Près de trois ans après le coup d’État du 30 août 2023, l’ancien candidat consensuel de l’Alternance 2023 (Opposition) à la présidentielle, Albert Ondo Ossa, a, dans un entretien « vérité », accordé à Afrik.com, dressé un réquisitoire sévère contre la gouvernance de Brice Clotaire Oligui Nguéma. Avec des mots particulièrement durs, l’universitaire pointe d’abord une transition qui a dévié de tous ses objectifs, avant de dénoncer sans fioritures la confiscation des libertés et des conditions de vie des gabonais en chute libre au lendemain de la présidentielle d’avril 2025. Il en appelle à une refondation de l’Etat.
Albert Ondo Ossa s’appuie sur plusieurs indicateurs pour illustrer le malaise grandissant des populations. Selon lui, près de 37 % des gabonais vivent aujourd’hui sous le seuil de pauvreté, tandis que le chômage des jeunes avoisinerait les 50 %. Une situation qu’il juge incompatible avec les immenses ressources dont dispose le pays.
« Beaucoup de nos compatriotes espéraient une amélioration rapide de leurs conditions de vie. Malheureusement, aujourd’hui, le sentiment dominant est celui de l’attente et parfois du doute, voire du découragement. La situation est telle que le gabonais ne peut même plus se plaindre de sa souffrance alors que les problèmes d’eau, d’électricité, de santé et d’éducation continuent d’empoisonner le quotidien des familles », déplore-t-il, estimant que la qualité de vie demeure le principal indicateur de l’échec ou de la réussite d’une politique publique.

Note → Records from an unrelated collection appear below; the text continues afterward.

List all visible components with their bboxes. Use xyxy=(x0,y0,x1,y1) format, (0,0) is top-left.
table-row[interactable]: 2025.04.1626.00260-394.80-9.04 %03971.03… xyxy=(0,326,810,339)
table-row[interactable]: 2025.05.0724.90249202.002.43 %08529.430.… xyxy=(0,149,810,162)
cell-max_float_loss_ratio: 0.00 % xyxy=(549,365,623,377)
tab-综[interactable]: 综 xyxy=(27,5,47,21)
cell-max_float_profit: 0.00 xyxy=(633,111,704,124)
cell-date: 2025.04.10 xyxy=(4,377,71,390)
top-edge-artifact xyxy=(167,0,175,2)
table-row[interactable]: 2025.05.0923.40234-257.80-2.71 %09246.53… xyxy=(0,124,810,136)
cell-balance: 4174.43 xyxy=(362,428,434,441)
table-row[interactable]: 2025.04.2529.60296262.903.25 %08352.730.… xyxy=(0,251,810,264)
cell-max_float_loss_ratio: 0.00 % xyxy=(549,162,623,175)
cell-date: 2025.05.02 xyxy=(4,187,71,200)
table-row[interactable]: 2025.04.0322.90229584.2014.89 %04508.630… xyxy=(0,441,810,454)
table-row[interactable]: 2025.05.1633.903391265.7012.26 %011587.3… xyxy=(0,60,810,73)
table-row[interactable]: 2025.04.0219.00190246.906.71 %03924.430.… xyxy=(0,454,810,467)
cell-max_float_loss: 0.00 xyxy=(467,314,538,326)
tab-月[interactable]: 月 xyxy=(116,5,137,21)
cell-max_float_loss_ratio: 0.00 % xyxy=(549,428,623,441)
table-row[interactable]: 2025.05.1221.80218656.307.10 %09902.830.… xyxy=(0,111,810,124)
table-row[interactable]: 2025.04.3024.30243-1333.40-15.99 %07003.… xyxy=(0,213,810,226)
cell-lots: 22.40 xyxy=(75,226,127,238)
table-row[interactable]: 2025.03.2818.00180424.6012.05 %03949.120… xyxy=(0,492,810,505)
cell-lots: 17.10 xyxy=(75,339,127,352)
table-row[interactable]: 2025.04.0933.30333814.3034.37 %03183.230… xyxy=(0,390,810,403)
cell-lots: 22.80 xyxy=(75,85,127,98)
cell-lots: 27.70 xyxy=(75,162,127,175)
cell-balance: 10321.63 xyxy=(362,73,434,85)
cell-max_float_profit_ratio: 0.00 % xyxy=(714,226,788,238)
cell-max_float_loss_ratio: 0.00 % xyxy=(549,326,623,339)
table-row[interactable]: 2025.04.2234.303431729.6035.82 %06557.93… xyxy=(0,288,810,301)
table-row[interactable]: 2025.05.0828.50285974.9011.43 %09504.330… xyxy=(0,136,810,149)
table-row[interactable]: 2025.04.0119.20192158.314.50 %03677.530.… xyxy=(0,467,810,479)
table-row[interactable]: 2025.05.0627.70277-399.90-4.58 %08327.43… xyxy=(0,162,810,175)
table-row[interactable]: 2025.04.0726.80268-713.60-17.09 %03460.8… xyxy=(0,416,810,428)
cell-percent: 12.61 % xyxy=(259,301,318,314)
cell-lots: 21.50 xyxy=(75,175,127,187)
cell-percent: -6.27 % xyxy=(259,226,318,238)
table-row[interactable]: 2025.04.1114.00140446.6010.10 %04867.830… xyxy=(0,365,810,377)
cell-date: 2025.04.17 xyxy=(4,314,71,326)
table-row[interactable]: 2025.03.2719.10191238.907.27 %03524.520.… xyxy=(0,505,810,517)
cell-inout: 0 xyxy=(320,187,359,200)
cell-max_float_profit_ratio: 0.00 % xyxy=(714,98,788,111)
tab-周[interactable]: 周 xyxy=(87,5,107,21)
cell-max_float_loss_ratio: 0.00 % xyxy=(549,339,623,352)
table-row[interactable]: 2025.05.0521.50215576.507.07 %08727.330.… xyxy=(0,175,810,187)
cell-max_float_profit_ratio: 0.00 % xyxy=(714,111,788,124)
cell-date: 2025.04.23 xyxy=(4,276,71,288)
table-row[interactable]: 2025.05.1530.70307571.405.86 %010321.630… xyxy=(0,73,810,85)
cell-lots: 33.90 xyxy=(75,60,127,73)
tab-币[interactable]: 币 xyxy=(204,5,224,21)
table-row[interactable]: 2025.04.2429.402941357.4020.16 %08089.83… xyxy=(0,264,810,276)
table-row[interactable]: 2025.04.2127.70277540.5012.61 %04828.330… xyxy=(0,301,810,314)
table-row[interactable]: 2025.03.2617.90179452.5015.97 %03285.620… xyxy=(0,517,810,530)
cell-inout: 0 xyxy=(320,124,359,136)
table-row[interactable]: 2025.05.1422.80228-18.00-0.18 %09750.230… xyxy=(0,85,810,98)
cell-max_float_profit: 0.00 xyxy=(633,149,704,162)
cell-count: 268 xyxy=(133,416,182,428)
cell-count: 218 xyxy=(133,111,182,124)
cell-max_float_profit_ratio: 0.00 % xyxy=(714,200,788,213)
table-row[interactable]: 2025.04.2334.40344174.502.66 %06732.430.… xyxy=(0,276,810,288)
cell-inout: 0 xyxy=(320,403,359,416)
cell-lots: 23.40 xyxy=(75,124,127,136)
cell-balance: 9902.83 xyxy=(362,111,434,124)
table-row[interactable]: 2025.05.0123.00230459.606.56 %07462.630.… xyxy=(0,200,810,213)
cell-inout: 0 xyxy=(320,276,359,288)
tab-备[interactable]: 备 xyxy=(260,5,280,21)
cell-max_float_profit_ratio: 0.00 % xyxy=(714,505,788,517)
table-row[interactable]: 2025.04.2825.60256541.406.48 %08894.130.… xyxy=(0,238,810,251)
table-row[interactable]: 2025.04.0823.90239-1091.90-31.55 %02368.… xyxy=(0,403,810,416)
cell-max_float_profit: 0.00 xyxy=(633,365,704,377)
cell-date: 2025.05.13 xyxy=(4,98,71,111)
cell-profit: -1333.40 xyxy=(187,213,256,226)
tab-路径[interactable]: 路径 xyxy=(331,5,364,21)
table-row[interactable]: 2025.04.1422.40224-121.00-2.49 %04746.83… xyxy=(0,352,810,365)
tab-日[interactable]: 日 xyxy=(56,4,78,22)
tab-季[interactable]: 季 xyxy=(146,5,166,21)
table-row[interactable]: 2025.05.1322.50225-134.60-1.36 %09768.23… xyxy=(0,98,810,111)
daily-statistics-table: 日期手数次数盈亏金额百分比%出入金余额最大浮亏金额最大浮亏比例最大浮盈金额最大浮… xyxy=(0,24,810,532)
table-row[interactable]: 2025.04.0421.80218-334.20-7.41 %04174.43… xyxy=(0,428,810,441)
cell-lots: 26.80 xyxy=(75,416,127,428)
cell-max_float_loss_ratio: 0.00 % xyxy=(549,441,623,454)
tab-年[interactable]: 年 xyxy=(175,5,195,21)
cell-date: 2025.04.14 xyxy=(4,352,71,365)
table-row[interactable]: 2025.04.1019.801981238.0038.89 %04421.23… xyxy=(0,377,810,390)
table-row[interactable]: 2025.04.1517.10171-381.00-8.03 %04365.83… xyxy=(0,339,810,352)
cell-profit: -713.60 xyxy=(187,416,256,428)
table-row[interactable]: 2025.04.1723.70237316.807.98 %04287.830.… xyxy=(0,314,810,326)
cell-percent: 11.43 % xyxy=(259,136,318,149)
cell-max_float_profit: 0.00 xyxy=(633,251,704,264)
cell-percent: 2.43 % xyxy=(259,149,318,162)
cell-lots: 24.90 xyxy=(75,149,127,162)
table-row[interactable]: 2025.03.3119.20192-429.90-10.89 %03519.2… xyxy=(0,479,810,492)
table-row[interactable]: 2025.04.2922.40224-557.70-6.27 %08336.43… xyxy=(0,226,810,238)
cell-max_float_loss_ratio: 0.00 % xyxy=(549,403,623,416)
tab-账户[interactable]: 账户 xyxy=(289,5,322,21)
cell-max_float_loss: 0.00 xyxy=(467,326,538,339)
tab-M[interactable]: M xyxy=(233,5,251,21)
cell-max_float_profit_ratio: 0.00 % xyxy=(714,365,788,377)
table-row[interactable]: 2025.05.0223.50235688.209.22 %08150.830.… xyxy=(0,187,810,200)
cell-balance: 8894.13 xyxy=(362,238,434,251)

Une gouvernance économie et financière en manque de boussole
L’ancien candidat à la présidentielle se montre tout aussi préoccupé par la trajectoire économique du pays. Il évoque un taux d’endettement public avoisinant les 85 % du PIB, largement au-dessus de la norme communautaire fixée à 70 %, ainsi qu’une inflation proche de 5 %, particulièrement ressentie dans le secteur alimentaire.

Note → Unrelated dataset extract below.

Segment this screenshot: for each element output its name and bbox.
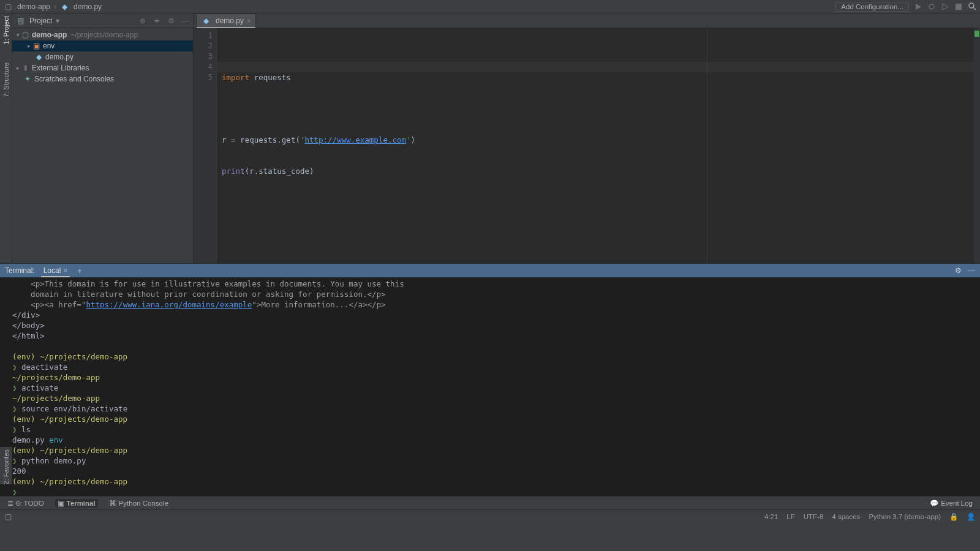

Pour l’agrégé en économie, ces chiffres traduisent une gouvernance défaillante face aux défis du moment. « Je crois qu’il faut tenir aux gabonais un langage de vérité, car la situation économique et sociale de notre pays est préoccupante. Le coût de la vie augmente, les entreprises peinent à survivre, l’endettement devient un sujet majeur d’inquiétude et les jeunes continuent à manquer de perspectives. La gestion d’un État ne s’improvise pas », a-t-il asséné.
Il plaide alors pour une meilleure redistribution des richesses nationales, davantage d’investissements productifs et créateurs de croissance ; ainsi qu’une politique volontariste en faveur de l’emploi des jeunes.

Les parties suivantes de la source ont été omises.